## [Task instructions]
Exclude the pictures and repeat all of the data exactly.

## [Input material]
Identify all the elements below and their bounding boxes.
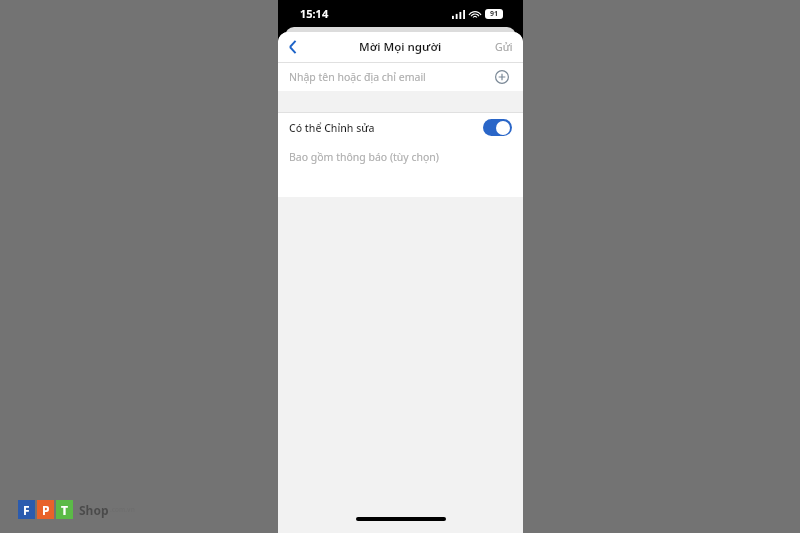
button[interactable]: Nhập tên hoặc địa chỉ email [278,63,523,91]
staticText: Bao gồm thông báo (tùy chọn) [289,150,439,164]
staticText: T [61,502,68,518]
button[interactable]: Bao gồm thông báo (tùy chọn) [278,142,523,197]
staticText: Có thể Chỉnh sửa [289,121,483,135]
staticText: Mời Mọi người [359,39,442,55]
staticText: Nhập tên hoặc địa chỉ email [289,70,492,84]
staticText: 15:14 [300,6,329,21]
button[interactable]: Back [278,32,308,62]
staticText: Gửi [495,40,513,54]
staticText: Shop [79,502,109,518]
staticText: P [42,502,50,518]
button[interactable]: Can edit toggle, on [483,119,512,136]
button[interactable]: Có thể Chỉnh sửa [278,113,523,142]
staticText: 91 [490,9,499,19]
button[interactable]: Add contact [492,67,512,87]
button[interactable]: Gửi [485,34,523,60]
staticText: F [23,502,30,518]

## [Solution for this exercise]
Identify all the elements below and their bounding boxes.
button[interactable]: Nhập tên hoặc địa chỉ email [278,63,523,91]
staticText: Bao gồm thông báo (tùy chọn) [289,150,439,164]
staticText: T [61,502,68,518]
button[interactable]: Bao gồm thông báo (tùy chọn) [278,142,523,197]
staticText: Có thể Chỉnh sửa [289,121,483,135]
staticText: Mời Mọi người [359,39,442,55]
staticText: Nhập tên hoặc địa chỉ email [289,70,492,84]
staticText: 15:14 [300,6,329,21]
button[interactable]: Back [278,32,308,62]
staticText: Gửi [495,40,513,54]
staticText: Shop [79,502,109,518]
staticText: P [42,502,50,518]
button[interactable]: Can edit toggle, on [483,119,512,136]
button[interactable]: Có thể Chỉnh sửa [278,113,523,142]
staticText: 91 [490,9,499,19]
button[interactable]: Add contact [492,67,512,87]
button[interactable]: Gửi [485,34,523,60]
staticText: F [23,502,30,518]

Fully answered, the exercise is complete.